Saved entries
=== Section Start ===

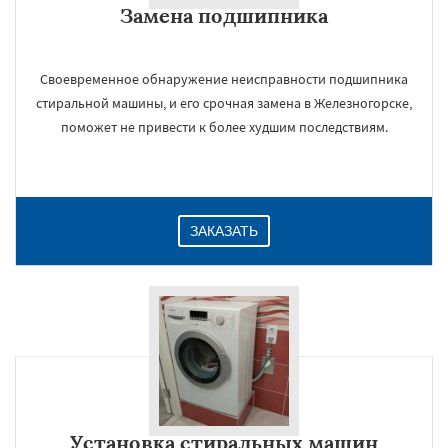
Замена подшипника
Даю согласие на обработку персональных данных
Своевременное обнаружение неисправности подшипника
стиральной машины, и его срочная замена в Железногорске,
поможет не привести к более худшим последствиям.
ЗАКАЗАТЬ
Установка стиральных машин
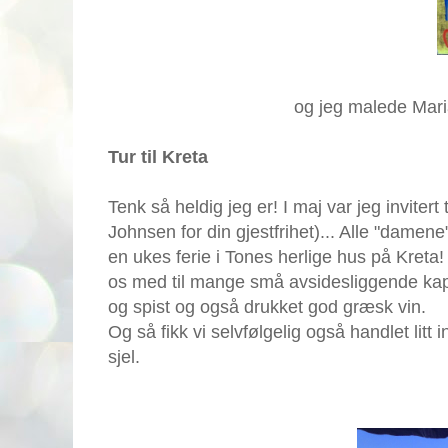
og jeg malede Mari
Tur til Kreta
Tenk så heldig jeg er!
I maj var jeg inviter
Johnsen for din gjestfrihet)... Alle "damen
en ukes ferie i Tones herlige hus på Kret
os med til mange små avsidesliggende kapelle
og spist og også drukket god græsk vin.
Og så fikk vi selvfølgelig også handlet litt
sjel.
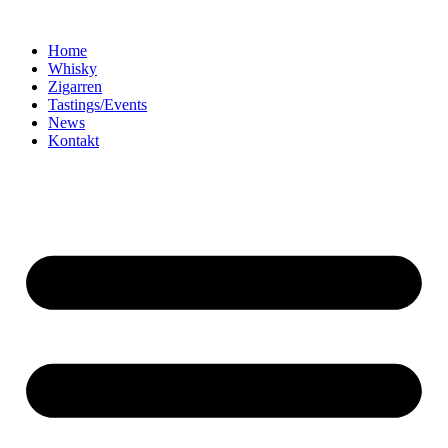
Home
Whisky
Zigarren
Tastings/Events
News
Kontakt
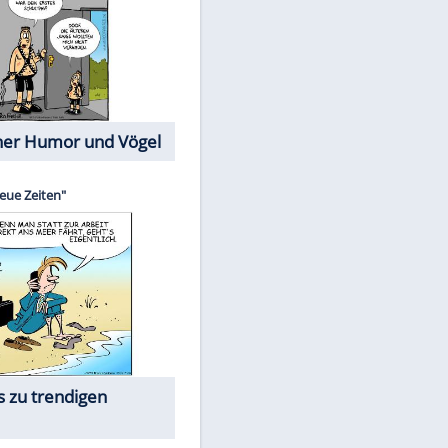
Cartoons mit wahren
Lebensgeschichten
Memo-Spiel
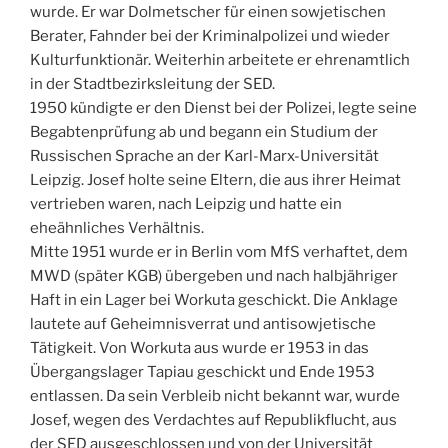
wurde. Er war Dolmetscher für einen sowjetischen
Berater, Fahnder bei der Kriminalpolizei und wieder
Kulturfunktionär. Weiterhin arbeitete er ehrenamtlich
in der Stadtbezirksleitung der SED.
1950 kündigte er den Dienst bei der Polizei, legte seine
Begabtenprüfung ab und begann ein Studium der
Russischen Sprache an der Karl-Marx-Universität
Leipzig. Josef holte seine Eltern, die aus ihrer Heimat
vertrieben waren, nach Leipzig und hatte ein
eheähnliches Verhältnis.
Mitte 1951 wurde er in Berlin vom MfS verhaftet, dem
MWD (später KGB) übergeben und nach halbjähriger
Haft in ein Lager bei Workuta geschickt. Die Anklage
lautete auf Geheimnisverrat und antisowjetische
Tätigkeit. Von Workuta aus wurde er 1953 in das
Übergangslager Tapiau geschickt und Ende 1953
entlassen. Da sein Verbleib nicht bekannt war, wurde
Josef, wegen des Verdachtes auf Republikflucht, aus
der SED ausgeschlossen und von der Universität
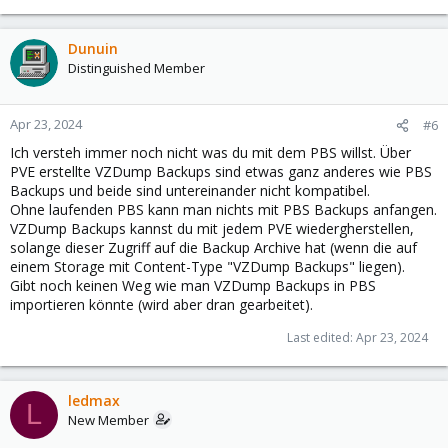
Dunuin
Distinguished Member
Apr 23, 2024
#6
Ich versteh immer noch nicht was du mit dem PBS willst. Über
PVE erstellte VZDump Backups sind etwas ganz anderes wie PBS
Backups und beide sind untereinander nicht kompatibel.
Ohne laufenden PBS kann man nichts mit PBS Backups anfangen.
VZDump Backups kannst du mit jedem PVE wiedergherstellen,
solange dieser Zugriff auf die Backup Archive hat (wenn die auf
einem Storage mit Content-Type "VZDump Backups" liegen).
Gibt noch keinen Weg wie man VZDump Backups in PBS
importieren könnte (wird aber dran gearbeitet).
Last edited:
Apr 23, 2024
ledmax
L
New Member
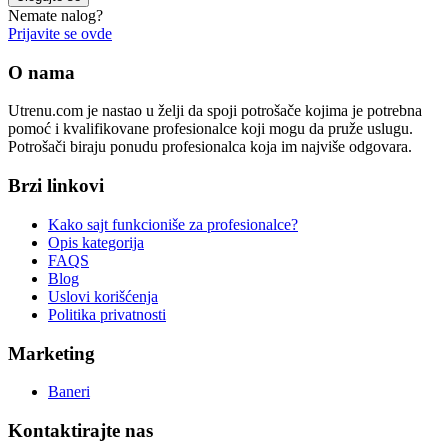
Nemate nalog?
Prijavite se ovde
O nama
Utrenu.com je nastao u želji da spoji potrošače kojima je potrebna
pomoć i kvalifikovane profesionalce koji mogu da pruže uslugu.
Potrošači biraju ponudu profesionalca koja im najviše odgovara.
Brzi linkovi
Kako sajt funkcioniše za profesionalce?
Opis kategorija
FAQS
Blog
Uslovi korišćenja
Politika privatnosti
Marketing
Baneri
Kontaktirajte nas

=== Section End ===

* [EXERCISE OBJECTIVE]: What you set down should be exactly the lines from the line containing "Ich versteh immer" to the last line of the entries above, both included, with no pictures.

* [RESULT OF THIS EXERCISE]:
Ich versteh immer noch nicht was du mit dem PBS willst. Über
PVE erstellte VZDump Backups sind etwas ganz anderes wie PBS
Backups und beide sind untereinander nicht kompatibel.
Ohne laufenden PBS kann man nichts mit PBS Backups anfangen.
VZDump Backups kannst du mit jedem PVE wiedergherstellen,
solange dieser Zugriff auf die Backup Archive hat (wenn die auf
einem Storage mit Content-Type "VZDump Backups" liegen).
Gibt noch keinen Weg wie man VZDump Backups in PBS
importieren könnte (wird aber dran gearbeitet).
Last edited:
Apr 23, 2024
ledmax
L
New Member
Nemate nalog?
Prijavite se ovde
O nama
Utrenu.com je nastao u želji da spoji potrošače kojima je potrebna
pomoć i kvalifikovane profesionalce koji mogu da pruže uslugu.
Potrošači biraju ponudu profesionalca koja im najviše odgovara.
Brzi linkovi
Kako sajt funkcioniše za profesionalce?
Opis kategorija
FAQS
Blog
Uslovi korišćenja
Politika privatnosti
Marketing
Baneri
Kontaktirajte nas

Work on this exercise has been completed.